* [WORK INSTRUCTION]: Omit the images and reproduce the rest of the entries exactly.

* [RECORDS SHOWN]:
──────────

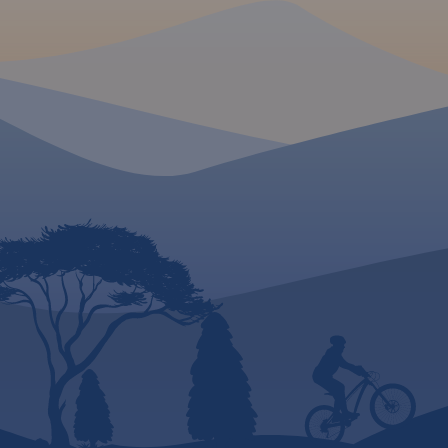
rzeki oraz obiekty istotne dla
kajakarza takie jak miejsca
niebezpieczne, przeszkody na
trasie spływu, pola biwakowe.
Mapa jest zorientowana
zgodnie z kierunkiem płynięcia.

──────────

* [ANSWER BOX]:
rzeki oraz obiekty istotne dla
kajakarza takie jak miejsca
niebezpieczne, przeszkody na
trasie spływu, pola biwakowe.
Mapa jest zorientowana
zgodnie z kierunkiem płynięcia.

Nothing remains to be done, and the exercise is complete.